Я заорала на твареныша и кинулась на помощь. Шушель, чувствуя в моем лице угрозу, схватил цветочный горшок и попытался сигануть вниз. Васик предусмотрительно сжался и постарался зарыться в землю, оставив только тонкие и гибкие отростки. Я в последний миг в прыжке ухватила шушеля за хвост и опасно свесилась вниз с подоконника.
Наглый поганец верещал и пытался вырваться, но, к счастью, не выпускал цветочный горшок. Васус с перепуга выпустил длинные лианы и зацепился ими за все, что можно, — за подоконник, за шушеля. И даже на мою руку намотался и сейчас несчастно пищал. Из ярко-алого в предрассветной дымке он стал грязно-розовым, и на лепестках начали проступать ягодки клубники. Не знаю, на каких инстинктах действовал цветуй, но, увидев знакомые клубнички, шушель восторженно запищал и вцепился в горшок сильнее.
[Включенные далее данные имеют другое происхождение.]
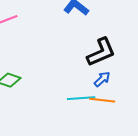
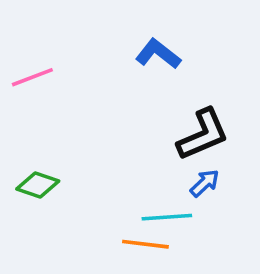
orange line: (102, 100) -> (145, 244), moved

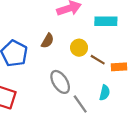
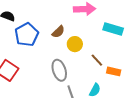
yellow circle: (79, 48) -> (75, 44), moved

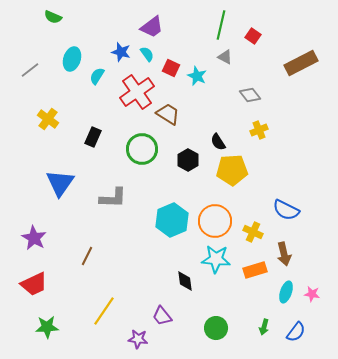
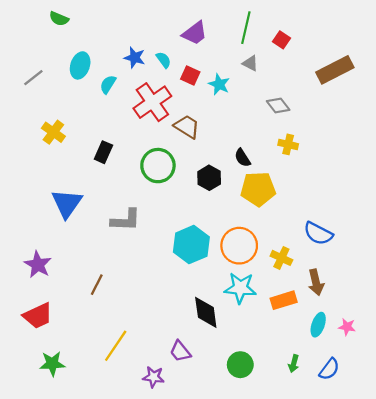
purple trapezoid: (152, 27) -> (195, 33), moved
yellow cross: (259, 130) -> (288, 144), turned 36
black diamond: (185, 281) -> (206, 312), size x1.4

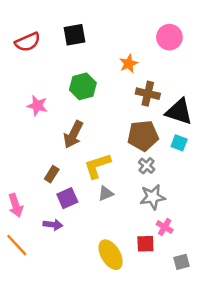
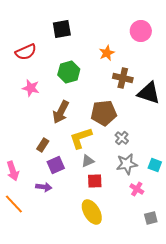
red semicircle: (28, 42) -> (26, 52), moved
brown pentagon: (143, 136) -> (104, 113), moved
cyan square: (179, 143) -> (155, 165), moved
red square: (145, 244) -> (95, 181), moved

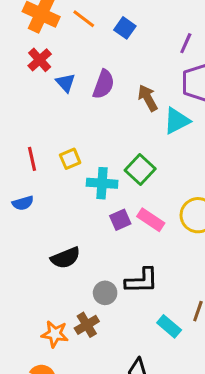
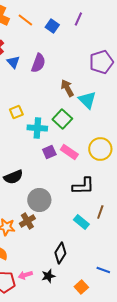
purple line: (186, 43) -> (78, 19), moved
brown arrow: (148, 98) -> (67, 88), moved
cyan triangle: (177, 121) -> (87, 100), moved, turned -48
black L-shape: (142, 281) -> (83, 186), moved
gray circle: (105, 293) -> (39, 200), size x1.5

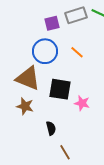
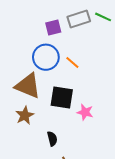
orange line: (77, 52) -> (72, 62), moved
brown star: (25, 106) -> (25, 115), turned 30

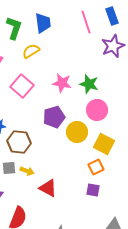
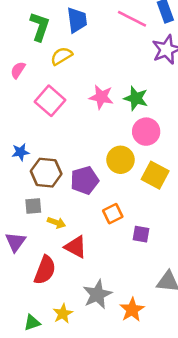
pink line: (86, 22) -> (132, 19), turned -45
purple pentagon: (54, 117) -> (85, 180), moved
orange square: (96, 167) -> (113, 214), moved
yellow arrow: (27, 171) -> (56, 223), moved
red triangle: (48, 188) -> (76, 247), moved

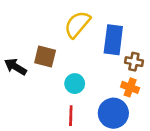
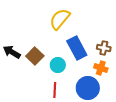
blue rectangle: (113, 40) -> (77, 48), moved, turned -35
brown square: (45, 56) -> (35, 56), moved, turned 30

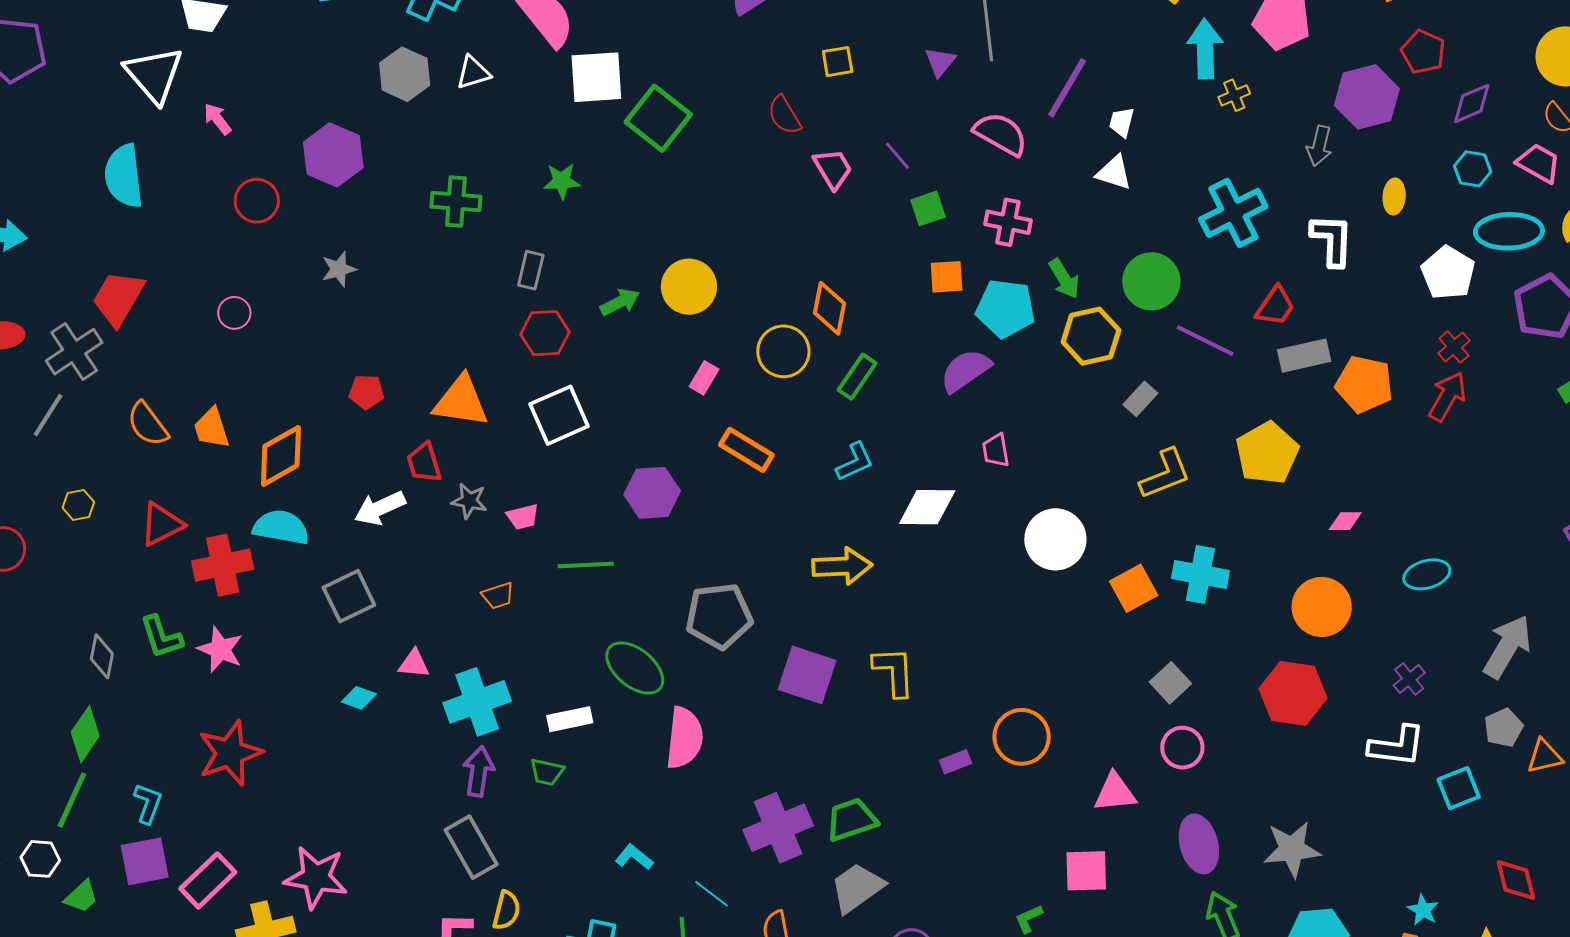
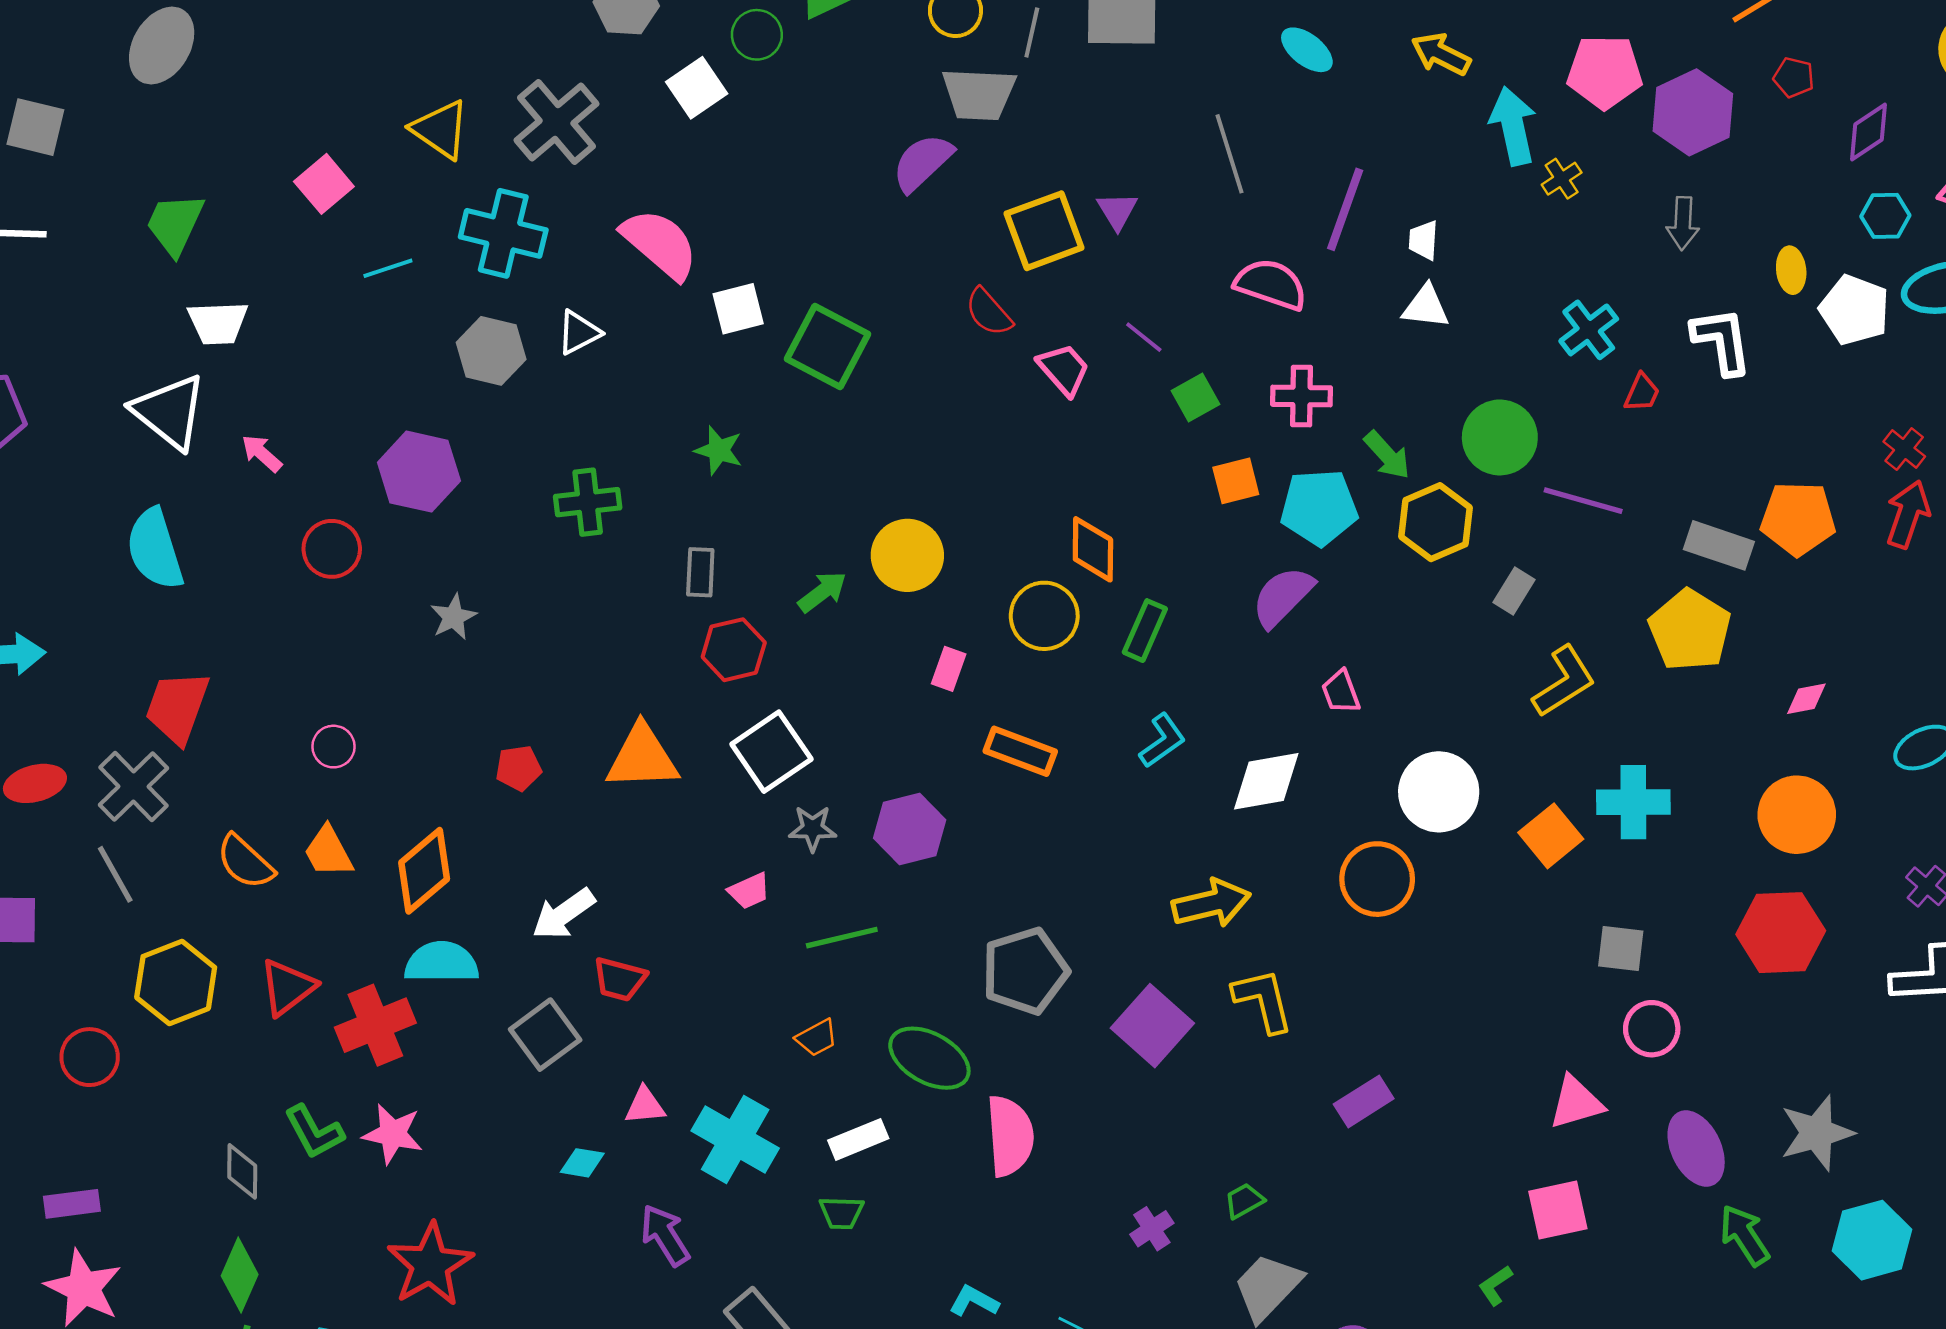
red pentagon: (1423, 52) -> (1794, 77), size x0.7
yellow square: (838, 62) -> (1044, 231), size x1.8
purple triangle: (940, 62) -> (1117, 211), moved
white square: (596, 77) -> (738, 309), size x0.7
purple hexagon: (1367, 97) -> (1693, 112), moved
green star: (562, 181) -> (719, 450), turned 30
cyan cross: (1233, 213) -> (1589, 330), size x0.7
white pentagon: (1448, 273) -> (1854, 310), moved
red trapezoid: (1275, 306) -> (1642, 393), moved, size x0.7
pink circle: (234, 313) -> (334, 747), moved
gray rectangle: (1304, 356) -> (1719, 545), moved, turned 42
gray line: (48, 415) -> (115, 874), turned -51
red trapezoid: (424, 463) -> (620, 979), moved, turned -48
gray star: (469, 501) -> (813, 828), moved
yellow hexagon: (78, 505) -> (176, 982), size x2.0
yellow arrow: (842, 566) -> (1211, 903), moved
orange trapezoid: (498, 596) -> (817, 1038), moved
purple square: (807, 675) -> (1152, 1026), turned 34
gray square: (1170, 683) -> (1621, 948), turned -30
cyan cross: (477, 702) -> (735, 1140), turned -30
orange circle: (1022, 737) -> (1377, 879), moved
purple rectangle: (955, 762) -> (1364, 1101), size x1.4
purple arrow: (478, 771) -> (665, 1235), moved, turned -30
green trapezoid: (851, 820) -> (1244, 1201), size x0.6
purple cross: (778, 828) -> (1152, 1229), size x0.5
Я держалась одной рукой за подоконник, а второй цеплялась за лохматый шушелев хвост и понимала, что сделать ничего не могу. Тварь с цветочным горшком была мелкой, но вертлявой и тяжелой. Как втащить шушеля и Васика обратно, я не знала. Поэтому пыжилась, пыхтела, с грохотом уронила цветочную вазу, попыталась свободной рукой поймать, в итоге едва не вывалилась из окна сама, завопила громче, но смогла удержаться.
Пузом я лежала на подоконнике, рукой хваталась за створки, ноги болтались в воздухе, и было очень страшно, но отпускать шушеля я не спешила. Ситуация была патовая. Ни туда ни сюда. А силы из-за неудобной позы заканчивались.
Шушелю тоже было неудобно. Он испуганно верещал и болтался, но не делал никаких попыток заскочить обратно, хотя, возможно, просто не мог, так как передние лапы были заняты горшком с Васусом.
Мои вопли все же перебудили соседей, и треск двери за спиной заставил с перепуга вздрогнуть. Я, наверное, улетала бы вместе с шушелем и цветуем, но кто-то схватил меня за ноги, потом за талию и бесцеремонно втащил обратно в комнату вместе с тваренышем и цветочным горшком. Я для порядка снова заорала, выдохнула и хотела отблагодарить.
Но шушель с визгом выпустил Васика (я едва успела поймать цветочный горшок) и сиганул за окно, цветочек снова спрятался в землю, а я встретилась с гневно пылающими, очень знакомыми глазами.
— Вы! — припечатал Арион фон Расс, и я испуганно пискнула. — Вы ходячая неприятность! Вы здесь всего ничего, но уже мешаете мне спать! Я вас завтра же отправлю обратно в столицу, предварительно надев на вашу бестолковую голову этот цветочный горшок с сумасшедшим растением! Сейчас четыре утра! Что вы себе позволяете?
— Эт-т-то не я… — Писк получился слабым, мышиным. — Эт-то он! — Я показала за окно, туда, где скрылся шушель. — Простите, пожалуйста, я Васика спасала.
На глаза наворачивалась слезы. Рано я радовалась, что продержалась хотя бы день. Похоже, сейчас меня и попрут. Было до невозможности обидно. Но не могла же я бросить свой цветочек?
Ректор что-то буркнул и отступил, видимо немного остыв, а меня запоздало накрыло. Стыд и паника. Я стояла босая, с распущенными волосами. Из всей одежды на мне сейчас имелась серебристая, короткая и очень откровенная ночнушка — полупрозрачный пышный подол и кружево ручной работы на открытом лифе, выгодно подчеркивающем грудь. У каждой же девушки может быть слабость. Моей было белье. Сейчас я пожалела об этом, так как передо мной стоял монументальный, словно скала, сексуальный мужчина в одних домашних штанах. Сильная грудная клетка, рельефные мускулы, пресс, а в глазах — яростный огонь. Аж дух захватывало.